Raw data |

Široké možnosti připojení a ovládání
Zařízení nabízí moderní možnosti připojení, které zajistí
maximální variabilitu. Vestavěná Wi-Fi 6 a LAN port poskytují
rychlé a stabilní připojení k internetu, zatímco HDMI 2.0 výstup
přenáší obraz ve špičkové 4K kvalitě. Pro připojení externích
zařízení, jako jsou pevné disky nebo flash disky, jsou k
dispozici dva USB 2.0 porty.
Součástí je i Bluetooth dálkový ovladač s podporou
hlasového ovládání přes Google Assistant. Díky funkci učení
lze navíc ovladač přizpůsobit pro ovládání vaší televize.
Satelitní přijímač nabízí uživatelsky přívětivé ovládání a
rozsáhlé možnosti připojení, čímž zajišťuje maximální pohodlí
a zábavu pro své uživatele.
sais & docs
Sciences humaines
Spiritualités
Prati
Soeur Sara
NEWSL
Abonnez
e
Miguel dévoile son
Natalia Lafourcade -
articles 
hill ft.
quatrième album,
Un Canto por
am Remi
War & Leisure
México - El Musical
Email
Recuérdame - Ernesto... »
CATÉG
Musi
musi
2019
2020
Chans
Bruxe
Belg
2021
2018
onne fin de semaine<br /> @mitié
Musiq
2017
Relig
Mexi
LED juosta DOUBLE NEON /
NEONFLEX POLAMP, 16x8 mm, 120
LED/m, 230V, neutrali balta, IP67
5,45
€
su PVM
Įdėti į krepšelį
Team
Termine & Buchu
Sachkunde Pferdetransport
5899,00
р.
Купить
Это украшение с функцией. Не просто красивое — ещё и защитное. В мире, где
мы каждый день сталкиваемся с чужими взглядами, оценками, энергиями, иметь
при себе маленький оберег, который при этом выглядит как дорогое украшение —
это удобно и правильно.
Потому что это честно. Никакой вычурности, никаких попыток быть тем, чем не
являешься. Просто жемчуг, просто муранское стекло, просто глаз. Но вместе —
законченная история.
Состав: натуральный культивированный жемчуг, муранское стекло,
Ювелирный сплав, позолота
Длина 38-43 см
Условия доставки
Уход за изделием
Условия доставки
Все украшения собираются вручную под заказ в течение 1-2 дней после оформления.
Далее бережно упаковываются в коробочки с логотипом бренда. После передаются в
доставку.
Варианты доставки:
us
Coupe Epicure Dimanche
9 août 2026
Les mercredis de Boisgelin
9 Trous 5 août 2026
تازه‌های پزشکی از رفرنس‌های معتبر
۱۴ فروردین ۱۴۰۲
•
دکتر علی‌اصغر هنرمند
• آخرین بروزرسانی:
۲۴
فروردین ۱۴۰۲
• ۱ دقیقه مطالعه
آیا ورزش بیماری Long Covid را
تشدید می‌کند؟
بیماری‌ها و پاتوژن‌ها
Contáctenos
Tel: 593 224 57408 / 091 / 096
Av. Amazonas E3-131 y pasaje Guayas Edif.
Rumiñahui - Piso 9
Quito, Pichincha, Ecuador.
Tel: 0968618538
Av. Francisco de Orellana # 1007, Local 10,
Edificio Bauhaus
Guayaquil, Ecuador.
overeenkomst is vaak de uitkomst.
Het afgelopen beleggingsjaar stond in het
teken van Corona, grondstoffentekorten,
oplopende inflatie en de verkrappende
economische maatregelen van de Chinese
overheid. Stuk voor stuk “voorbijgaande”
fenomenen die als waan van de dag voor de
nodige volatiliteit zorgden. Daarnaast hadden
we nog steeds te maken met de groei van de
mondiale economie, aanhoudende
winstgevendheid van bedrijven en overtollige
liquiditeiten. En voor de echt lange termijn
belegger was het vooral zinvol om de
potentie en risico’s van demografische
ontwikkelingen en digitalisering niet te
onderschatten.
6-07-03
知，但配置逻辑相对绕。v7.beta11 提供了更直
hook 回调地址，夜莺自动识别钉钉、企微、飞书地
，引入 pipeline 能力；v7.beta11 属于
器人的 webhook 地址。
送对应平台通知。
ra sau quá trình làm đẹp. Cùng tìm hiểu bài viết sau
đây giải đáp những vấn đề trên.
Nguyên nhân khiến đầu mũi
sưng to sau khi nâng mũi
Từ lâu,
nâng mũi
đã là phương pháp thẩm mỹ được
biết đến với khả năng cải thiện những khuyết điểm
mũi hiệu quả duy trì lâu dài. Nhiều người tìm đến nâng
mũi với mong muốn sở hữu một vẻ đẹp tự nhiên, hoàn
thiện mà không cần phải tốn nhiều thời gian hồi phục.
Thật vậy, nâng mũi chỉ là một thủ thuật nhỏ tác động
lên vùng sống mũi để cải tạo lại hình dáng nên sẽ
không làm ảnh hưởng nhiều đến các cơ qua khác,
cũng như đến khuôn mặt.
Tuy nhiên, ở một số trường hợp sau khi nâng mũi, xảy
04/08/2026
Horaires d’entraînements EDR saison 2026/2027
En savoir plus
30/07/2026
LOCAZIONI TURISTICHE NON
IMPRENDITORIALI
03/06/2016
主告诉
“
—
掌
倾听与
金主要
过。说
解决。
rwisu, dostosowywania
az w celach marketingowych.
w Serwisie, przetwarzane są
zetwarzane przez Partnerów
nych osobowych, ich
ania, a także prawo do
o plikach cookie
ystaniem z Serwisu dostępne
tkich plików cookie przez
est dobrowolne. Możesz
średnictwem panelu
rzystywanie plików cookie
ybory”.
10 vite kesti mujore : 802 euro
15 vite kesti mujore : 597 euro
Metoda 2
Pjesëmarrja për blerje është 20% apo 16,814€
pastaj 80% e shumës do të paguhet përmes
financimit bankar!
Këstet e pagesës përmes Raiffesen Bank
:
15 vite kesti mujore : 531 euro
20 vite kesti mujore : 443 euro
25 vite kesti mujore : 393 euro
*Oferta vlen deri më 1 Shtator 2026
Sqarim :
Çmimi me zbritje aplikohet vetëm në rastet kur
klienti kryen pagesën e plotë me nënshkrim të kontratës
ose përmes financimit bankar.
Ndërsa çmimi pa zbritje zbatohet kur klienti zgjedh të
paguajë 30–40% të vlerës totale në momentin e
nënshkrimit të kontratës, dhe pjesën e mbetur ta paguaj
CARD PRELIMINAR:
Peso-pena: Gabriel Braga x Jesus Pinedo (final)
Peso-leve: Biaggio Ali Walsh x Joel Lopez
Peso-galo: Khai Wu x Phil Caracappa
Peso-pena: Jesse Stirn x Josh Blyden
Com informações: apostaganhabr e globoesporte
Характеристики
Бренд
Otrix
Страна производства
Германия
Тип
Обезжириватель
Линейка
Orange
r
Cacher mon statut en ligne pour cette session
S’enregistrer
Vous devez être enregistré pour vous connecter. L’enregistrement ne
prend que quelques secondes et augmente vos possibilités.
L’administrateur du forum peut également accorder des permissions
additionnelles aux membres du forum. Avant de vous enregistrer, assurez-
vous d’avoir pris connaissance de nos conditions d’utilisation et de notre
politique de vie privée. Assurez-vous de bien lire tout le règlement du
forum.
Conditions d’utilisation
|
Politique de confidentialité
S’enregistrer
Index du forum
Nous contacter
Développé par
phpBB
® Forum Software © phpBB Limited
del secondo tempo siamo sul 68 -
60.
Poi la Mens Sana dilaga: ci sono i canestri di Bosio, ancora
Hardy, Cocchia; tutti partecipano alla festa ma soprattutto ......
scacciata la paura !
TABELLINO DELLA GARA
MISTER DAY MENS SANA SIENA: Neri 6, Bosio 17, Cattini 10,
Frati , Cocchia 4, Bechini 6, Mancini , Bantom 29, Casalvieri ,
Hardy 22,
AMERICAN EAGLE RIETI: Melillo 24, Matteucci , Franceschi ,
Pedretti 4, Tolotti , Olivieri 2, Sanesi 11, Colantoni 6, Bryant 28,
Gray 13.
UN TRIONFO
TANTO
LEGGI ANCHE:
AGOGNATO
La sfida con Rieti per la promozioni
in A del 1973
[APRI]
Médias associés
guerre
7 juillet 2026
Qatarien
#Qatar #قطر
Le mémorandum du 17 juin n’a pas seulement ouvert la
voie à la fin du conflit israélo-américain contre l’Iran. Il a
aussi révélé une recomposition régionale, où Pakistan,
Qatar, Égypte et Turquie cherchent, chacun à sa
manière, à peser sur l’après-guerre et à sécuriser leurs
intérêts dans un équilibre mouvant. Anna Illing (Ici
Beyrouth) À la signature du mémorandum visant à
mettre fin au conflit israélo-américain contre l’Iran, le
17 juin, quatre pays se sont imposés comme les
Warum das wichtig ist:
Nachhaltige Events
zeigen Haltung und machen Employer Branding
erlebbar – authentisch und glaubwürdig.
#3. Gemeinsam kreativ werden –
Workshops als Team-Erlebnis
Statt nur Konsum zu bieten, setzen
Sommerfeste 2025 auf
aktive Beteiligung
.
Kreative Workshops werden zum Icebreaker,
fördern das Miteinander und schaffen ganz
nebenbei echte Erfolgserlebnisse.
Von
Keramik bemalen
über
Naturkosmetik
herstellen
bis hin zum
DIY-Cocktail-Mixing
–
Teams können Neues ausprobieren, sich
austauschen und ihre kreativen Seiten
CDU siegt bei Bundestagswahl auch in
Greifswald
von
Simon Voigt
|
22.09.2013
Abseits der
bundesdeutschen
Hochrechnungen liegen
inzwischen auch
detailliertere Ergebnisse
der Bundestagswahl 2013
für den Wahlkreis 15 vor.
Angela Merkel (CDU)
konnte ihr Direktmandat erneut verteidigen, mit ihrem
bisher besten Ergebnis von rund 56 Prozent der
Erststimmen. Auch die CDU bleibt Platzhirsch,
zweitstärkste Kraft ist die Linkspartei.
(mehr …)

Task to complete | Which of the lines above include the word "Peso"? List those lines.

Task result |
Peso-pena: Gabriel Braga x Jesus Pinedo (final)
Peso-leve: Biaggio Ali Walsh x Joel Lopez
Peso-galo: Khai Wu x Phil Caracappa
Peso-pena: Jesse Stirn x Josh Blyden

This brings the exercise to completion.